Okay, fine, The Dark Knight started doing its virals last year, but they were largely confined to the more rabid fanbase that doesn’t know the word fatigue. Tropic Thunder, on the other hand, had its trio of stars do a bit on the American Idol finale in May, then did the now-infamous viral parody during the MTV movie awards. The trailer’s been attached to quite a few summer movies. Tie-in websites have been launched. A tie-in energy drink is in the works. And we’re still two weeks away from the opening. I gotta admit, I’m tired of it already, y’all.

And that’s sad, because I’m definitely in the category of “insanely excited for this movie” and if I’m feeling the fatigue, what’s the more general opinion? I mean, I was crazy excited when I first heard about it, crazier excited when the first pictures of Downey in his makeup surfaced last year, superdupercrazy excited when the MTV Movie Awards aired, but sometime between now and then I hit my Tropic Thunder saturation point. Now, I’m more intrigued by Mirrors, also opening that weekend, which has shown me just enough to prickle my interest without giving it all away. I may even try to go see it that weekend, even though these days I rarely have the time/energy/patience to see two movies in one week. (Fatigue or no, my Wednesday is reserved for Thunder.)
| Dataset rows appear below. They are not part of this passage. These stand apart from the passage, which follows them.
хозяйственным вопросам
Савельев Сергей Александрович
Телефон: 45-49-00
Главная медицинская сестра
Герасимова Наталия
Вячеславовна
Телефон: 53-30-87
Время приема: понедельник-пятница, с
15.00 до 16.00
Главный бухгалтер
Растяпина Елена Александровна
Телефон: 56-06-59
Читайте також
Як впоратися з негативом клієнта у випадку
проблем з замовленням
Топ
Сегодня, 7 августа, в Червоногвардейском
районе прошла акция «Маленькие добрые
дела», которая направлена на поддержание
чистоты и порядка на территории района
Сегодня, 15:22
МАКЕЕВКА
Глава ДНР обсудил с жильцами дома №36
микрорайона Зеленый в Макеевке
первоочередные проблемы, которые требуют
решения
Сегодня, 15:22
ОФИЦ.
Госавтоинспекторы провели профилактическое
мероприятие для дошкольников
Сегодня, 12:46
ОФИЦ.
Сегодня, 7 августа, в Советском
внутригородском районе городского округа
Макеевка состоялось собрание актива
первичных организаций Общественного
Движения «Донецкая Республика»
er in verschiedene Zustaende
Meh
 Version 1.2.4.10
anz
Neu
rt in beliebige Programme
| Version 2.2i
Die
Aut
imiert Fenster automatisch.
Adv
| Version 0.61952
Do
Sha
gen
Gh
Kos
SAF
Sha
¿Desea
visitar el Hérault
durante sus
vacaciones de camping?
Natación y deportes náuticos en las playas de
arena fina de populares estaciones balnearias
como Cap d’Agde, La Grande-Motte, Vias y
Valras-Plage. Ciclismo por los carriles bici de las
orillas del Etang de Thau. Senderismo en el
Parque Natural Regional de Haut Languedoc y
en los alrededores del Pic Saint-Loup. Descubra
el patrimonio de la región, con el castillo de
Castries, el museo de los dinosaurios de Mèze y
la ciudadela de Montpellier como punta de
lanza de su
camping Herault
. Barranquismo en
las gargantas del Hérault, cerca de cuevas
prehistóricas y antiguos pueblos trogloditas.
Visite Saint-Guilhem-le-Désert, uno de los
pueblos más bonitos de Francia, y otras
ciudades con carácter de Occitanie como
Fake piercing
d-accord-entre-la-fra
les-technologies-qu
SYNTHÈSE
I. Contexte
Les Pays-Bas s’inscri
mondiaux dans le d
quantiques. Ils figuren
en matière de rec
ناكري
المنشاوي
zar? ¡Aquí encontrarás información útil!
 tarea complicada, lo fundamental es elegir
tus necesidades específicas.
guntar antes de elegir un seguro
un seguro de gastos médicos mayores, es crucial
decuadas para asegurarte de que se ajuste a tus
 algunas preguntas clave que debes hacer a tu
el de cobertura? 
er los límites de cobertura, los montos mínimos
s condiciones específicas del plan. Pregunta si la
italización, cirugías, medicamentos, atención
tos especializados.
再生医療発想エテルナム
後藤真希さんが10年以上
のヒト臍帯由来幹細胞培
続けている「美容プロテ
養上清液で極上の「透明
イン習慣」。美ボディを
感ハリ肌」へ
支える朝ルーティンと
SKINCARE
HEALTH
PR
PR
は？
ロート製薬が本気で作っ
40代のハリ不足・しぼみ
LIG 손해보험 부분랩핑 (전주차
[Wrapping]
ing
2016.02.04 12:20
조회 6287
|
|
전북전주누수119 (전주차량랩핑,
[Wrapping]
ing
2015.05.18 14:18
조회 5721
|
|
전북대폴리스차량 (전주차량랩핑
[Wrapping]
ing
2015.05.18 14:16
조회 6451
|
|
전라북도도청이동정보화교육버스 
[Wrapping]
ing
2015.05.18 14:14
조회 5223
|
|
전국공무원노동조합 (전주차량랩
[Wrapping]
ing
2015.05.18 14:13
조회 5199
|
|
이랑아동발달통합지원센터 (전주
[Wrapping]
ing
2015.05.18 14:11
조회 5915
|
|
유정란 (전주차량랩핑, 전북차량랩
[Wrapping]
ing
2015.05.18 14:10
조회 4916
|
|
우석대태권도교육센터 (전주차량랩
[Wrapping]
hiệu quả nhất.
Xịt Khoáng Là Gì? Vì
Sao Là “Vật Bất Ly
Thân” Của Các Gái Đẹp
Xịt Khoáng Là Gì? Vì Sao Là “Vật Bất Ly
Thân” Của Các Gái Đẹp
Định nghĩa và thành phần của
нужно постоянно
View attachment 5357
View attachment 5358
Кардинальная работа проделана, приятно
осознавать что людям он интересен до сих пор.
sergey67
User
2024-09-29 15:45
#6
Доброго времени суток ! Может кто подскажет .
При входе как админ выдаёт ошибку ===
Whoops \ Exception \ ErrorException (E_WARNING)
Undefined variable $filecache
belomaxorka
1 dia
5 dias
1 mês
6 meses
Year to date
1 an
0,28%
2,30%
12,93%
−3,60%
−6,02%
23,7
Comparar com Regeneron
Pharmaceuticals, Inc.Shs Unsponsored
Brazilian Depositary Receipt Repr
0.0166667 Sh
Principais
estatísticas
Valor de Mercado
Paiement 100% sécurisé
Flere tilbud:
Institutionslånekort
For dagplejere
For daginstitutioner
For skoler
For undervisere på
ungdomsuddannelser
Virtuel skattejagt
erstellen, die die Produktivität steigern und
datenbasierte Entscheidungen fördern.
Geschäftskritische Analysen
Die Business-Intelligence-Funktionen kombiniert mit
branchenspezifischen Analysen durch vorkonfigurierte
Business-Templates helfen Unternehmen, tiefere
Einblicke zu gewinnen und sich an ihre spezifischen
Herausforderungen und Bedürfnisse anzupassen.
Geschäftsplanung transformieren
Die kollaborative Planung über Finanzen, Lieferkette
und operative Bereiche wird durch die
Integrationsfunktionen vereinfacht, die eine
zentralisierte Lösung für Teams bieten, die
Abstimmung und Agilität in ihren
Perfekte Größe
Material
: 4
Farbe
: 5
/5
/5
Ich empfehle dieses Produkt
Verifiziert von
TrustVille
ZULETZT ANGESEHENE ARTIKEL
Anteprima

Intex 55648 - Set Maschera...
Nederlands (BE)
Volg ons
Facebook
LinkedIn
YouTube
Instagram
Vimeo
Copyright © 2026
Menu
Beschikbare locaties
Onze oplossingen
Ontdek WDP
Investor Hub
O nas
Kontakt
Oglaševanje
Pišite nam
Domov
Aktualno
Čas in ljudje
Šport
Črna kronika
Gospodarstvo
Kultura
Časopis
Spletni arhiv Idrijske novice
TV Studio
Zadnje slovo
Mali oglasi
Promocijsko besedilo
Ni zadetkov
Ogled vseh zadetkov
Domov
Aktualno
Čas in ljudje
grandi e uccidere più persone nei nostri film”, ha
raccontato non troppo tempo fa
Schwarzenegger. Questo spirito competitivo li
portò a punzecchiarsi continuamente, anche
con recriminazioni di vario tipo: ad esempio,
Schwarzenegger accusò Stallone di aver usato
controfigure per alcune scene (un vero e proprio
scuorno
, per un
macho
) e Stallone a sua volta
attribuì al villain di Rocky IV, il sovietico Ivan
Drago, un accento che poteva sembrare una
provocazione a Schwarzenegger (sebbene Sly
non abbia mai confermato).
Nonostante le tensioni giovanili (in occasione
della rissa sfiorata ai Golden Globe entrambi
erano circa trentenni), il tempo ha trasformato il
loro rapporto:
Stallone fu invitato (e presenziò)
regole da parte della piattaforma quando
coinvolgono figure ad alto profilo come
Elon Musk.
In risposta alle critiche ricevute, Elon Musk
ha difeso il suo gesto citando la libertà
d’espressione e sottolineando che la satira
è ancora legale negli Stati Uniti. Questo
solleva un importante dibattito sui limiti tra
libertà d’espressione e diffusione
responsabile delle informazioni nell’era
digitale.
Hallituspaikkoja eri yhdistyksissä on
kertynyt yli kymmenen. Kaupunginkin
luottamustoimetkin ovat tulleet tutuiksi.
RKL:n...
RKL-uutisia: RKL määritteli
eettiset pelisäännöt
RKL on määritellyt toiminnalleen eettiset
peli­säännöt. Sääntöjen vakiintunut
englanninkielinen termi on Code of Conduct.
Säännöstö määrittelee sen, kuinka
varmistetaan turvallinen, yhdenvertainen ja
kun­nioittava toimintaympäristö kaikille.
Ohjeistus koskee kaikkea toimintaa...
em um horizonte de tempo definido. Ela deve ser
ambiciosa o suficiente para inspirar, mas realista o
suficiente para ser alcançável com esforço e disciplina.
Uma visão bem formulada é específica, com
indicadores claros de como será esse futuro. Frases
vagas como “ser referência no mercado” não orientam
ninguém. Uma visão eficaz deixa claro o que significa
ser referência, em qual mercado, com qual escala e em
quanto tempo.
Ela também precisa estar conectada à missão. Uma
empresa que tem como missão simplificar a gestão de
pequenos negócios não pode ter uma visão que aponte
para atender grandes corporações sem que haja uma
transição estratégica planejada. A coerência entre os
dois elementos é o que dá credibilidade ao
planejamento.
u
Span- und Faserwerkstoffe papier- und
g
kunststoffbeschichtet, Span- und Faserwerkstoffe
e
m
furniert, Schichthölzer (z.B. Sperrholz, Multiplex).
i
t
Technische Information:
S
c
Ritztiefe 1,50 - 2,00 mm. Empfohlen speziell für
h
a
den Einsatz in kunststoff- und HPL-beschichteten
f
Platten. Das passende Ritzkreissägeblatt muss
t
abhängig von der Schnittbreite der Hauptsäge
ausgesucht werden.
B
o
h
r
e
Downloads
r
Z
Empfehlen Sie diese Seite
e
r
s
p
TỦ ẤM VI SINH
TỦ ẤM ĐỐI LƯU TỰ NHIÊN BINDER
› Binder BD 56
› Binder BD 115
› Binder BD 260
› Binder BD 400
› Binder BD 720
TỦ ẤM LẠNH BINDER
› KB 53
But really, best case scenario, the whole of Tropic Thunder is as hilarious and biting as those moments I’ve seen a million times in the trailers and commercials, in which case we’re all in for a treat, but there’s always that awful possibility that we’ve already seen the best it has to offer. Which wouldn’t be so bad if I’d only seen those best moments once or twice, but by now I have them memorized.

I think the marketing for Tropic Thunder was certainly on point contentwise, it was exactly the kind of savvy, creative angle needed to get the gist of a movie like this across to the general public. But it should have started more like a month and a half, two months tops prior to opening. The rub there, though, is that two of the major marketing tentpoles were attached to time-specific television events (MTV Movie Awards, American Idol), and those events tend to not exist in the TV deadzones of June, July, and August. I just don’t think a very special episode of Wipeout would have had quite the same impact. (Though I'd pay good money to see Stiller take it in the junk on the suckerpunch wall and watch Black bounce off the big balls.) So really, Tropic Thunder might have been better off opening in late June, far enough away from Iron Man to capitalize on RDJ’s hot streak without triggering Downey exhaustion, before Hancock (which we all thought would be bigger) and The Dark Knight (which was every bit the monster we knew it would be) blew into town, before viral fatigue hit. But it’s too late to do anything about it now. The movie’s been getting decent buzz from the reporters at AICN and The New York Times who’ve seen full cuts, which leads me to hope that the trailer scenes are among the best and not simply the best. And at the end of the day, fatigue be damned, I’ll still be there opening day. Because if I’m not, I fear the producers will send the Montauk Monster to my house to eat me. Or shave me. Or decompose on me. Or whatever it is that thing would like to do to me.